XPATH for Dummies

When I first started learning xpath, I had lots of issues grasping the concept, so I went back and looked at my numerous questions on the subject and created this document below.  (And thank you to Mike and Sander for answering those many many questions for me)

 

I found that the w3 xpath tutorial (http://www.w3schools.com/xpath/default.asp) for how to create xpath commands is the best place to start and figure out how the xpath works with the elements within a web page. And the Plex dev blog on xpath (http://devblog.plexapp.com/2012/11/14/xpath-for-channels-the-good-the-bad-and-the-fugly/) is great at showing you how to tweak your xpath for it to work best in Plex code and withstand site changes, once you understand the basic concepts of xpath.

 

This is document is more of a step in between those two that bridges the gap for those like myself that had trouble grasping the concepts of how to add the xpath in my channel code. It is meant to explain the basics of how to incorporate those xpath commands and use them in combination with python code and Plex API in your Plex channel.

 

If you see any errors or ways the document can be improved, please let me know.

 

 


Using Xpath in Plex Channel Development

Introduction

When creating a channel, you will need to pull information from the website including information about the different sections of available videos like the titles and thumbnails as well as assorted data about the individual videos like the thumbnail, title, description, duration, and date. This information, which is usually referred to as metadata is used to make your channel easier to navigate and give the end user as much information as possible about the videos you have made available in your channel.
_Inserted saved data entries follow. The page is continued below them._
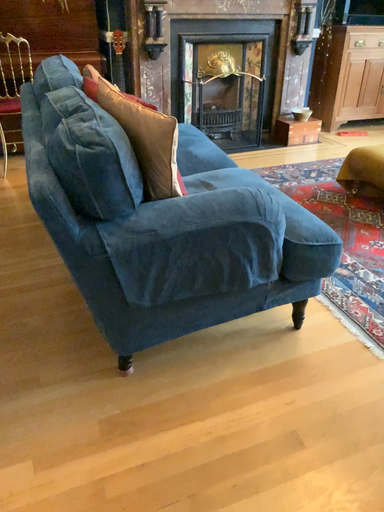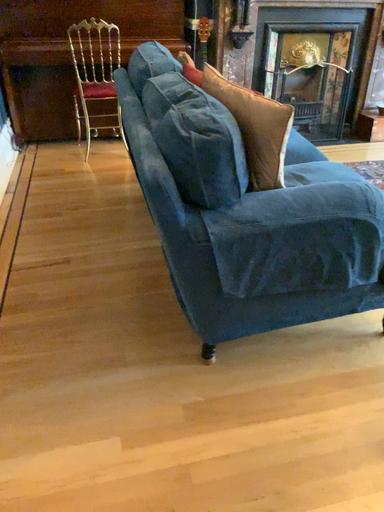 Question: How did the camera likely rotate when shooting the video?

Choices:
 (A) rotated left
 (B) rotated right

Answer: (A) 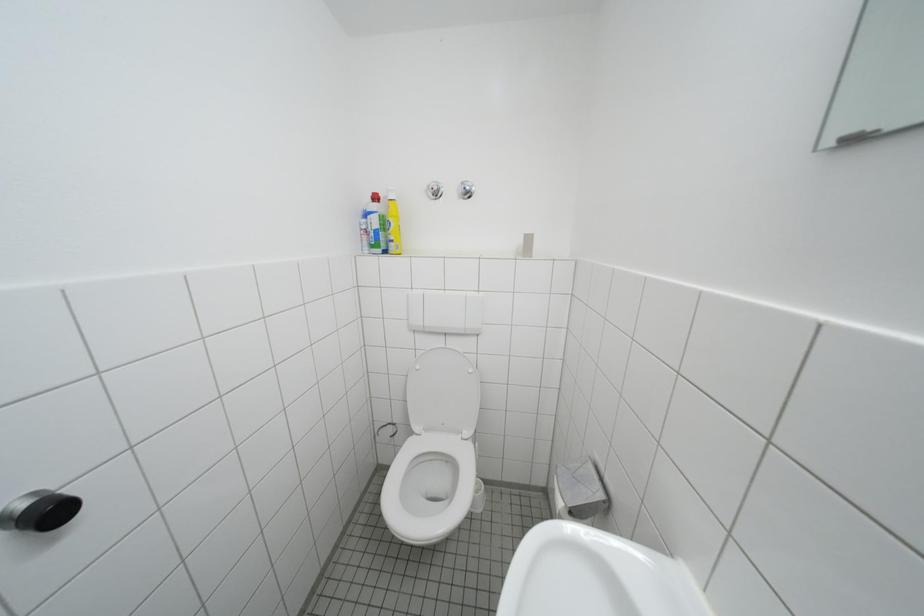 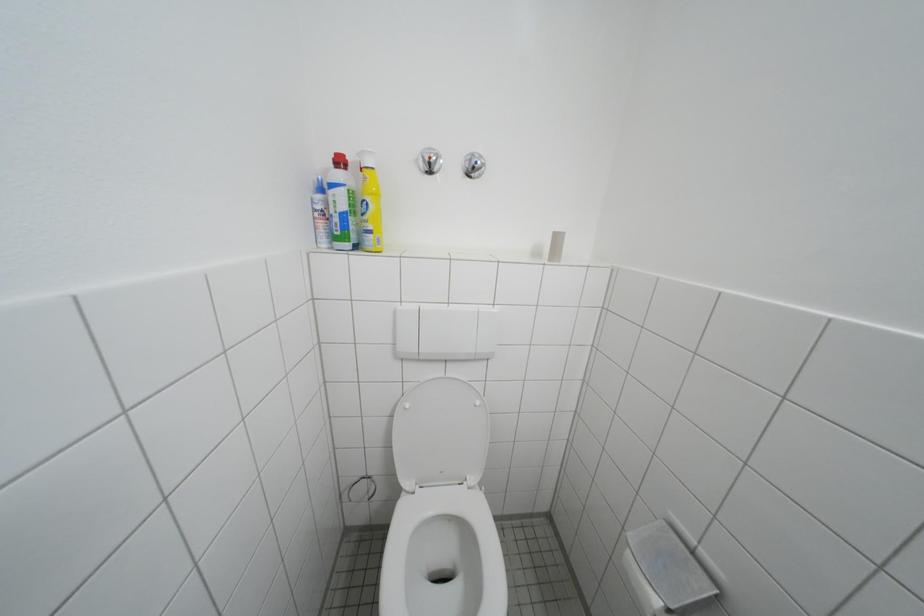 Question: The camera is either moving clockwise (left) or counter-clockwise (right) around the object. The first image is from the beginning of the video and the second image is from the end. Is the camera moving left or right when shooting the video?

Choices:
 (A) Left
 (B) Right

Answer: (A) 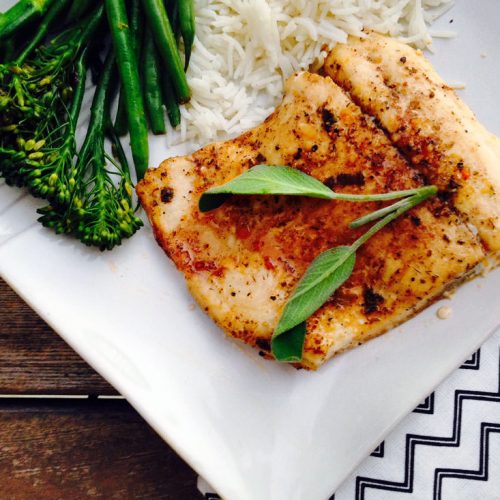 The height and width of the screenshot is (500, 500). Identify the location of white chevron shape on a napkion. (388, 458), (425, 461). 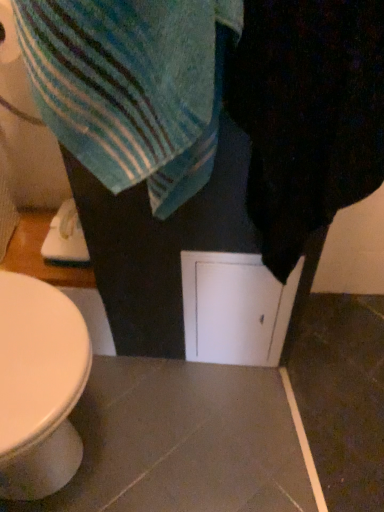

Before beginning, it is helpful to review the xpath tutorial below to help you understand xpath and the relationship of nodes within a document and parent and child elements. http://www.w3schools.com/xpath/

This document is not intended to replace the above tutorial or explain all the possible xpath commands, their structure, or how they correspond to the web page code. This document just explains the basics of how to add these xpath commands within your Plex plugin code along with the Plex API and python code.

Pulling the Elements from the Web Page

When using xpath commands, you want to pull data that is located within specific elements or tags that appear in the source code of a web page. You first have to use Plex parsing API commands to put that page source in the right format. Since xpath commands reference the elements or tags of a web page structure, the data has to be pulled in an element tree structure in order to use xpath commands. 

 You will usually use the ElementFromURL  Plex parsing APIs. The format of the page you are pulling the data or code from will determine whether you use XML, HTML,  JSON,  etc parsing APIs (Ex: If it is an HTML page, use HTMLElementFromURL(url) or if it is an XML page you would use XMLElementFromURL(url) ).  The ElementFromURL APIs  pull the page source from the website directly into an element tree structure. 

page = HTML.ElementFromURL(url)

In the example above, the variable “page” holds the element tree structure of the webpage “url” as an object value. Later when pulling particular elements and the data in those elements with xpath commands, each command will start with page.xpath to show you want it to come from elements in the URL you pulled with the Plex parsing API you used above.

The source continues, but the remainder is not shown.